== TASK DATA ==

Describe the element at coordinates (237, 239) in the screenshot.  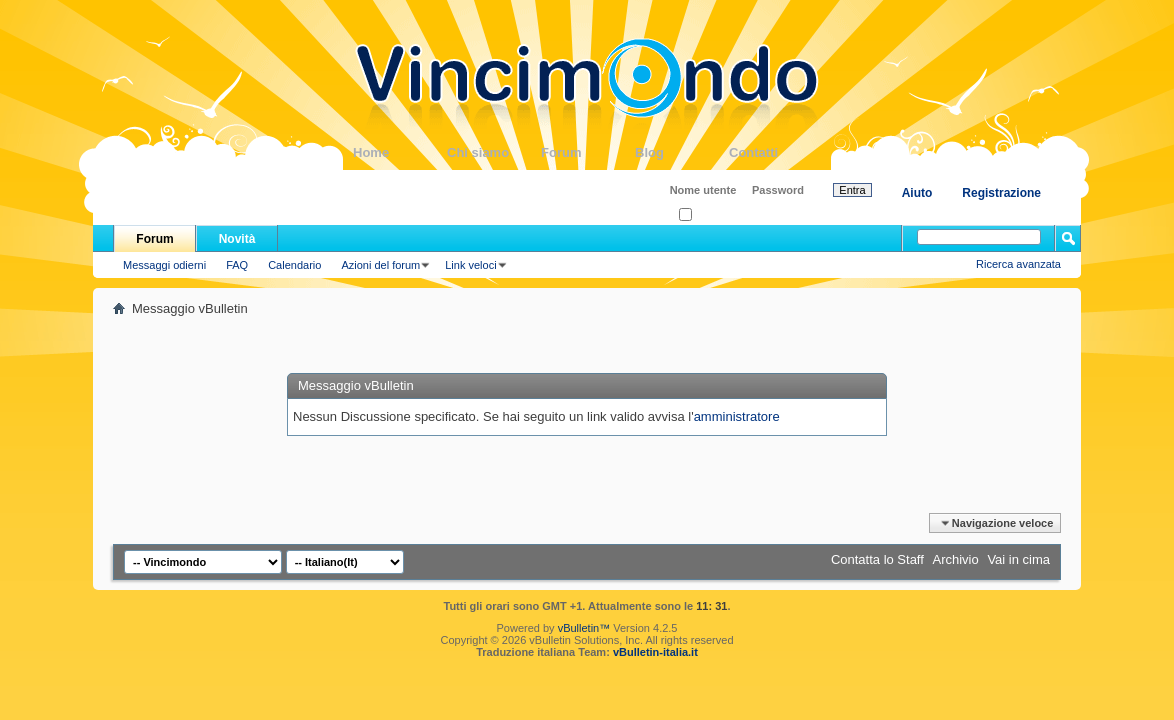
I see `Novità` at that location.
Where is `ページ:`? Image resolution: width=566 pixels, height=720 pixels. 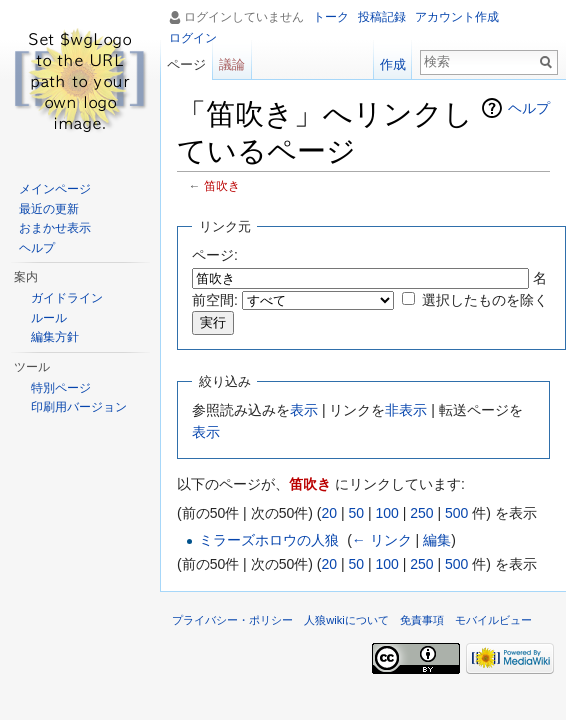
ページ: is located at coordinates (215, 255).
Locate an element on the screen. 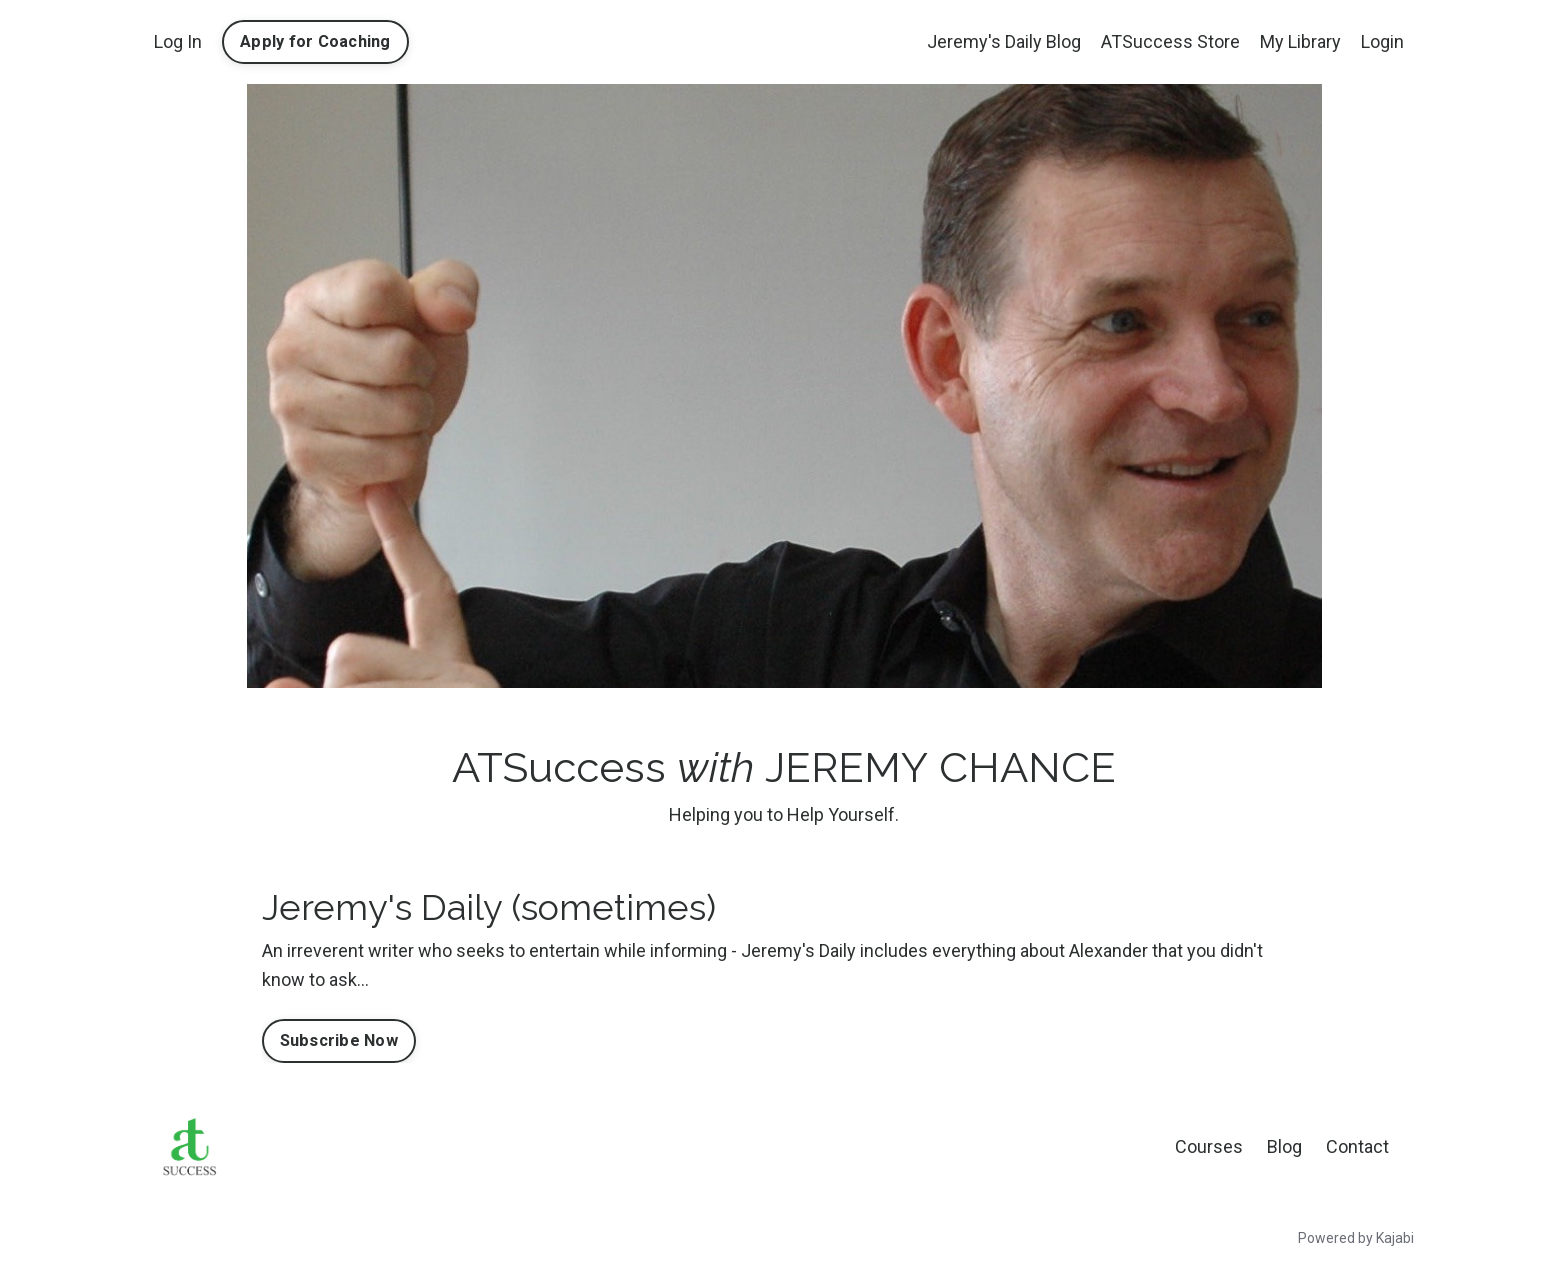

===

**TASK:** Output each entry verbatim; none of the pictures should be included.

**RESPONSE:**
Describe the element at coordinates (237, 239) in the screenshot.  
I see `Novità` at that location.
Where is `ページ:`? Image resolution: width=566 pixels, height=720 pixels. 
ページ: is located at coordinates (215, 255).
Locate an element on the screen. 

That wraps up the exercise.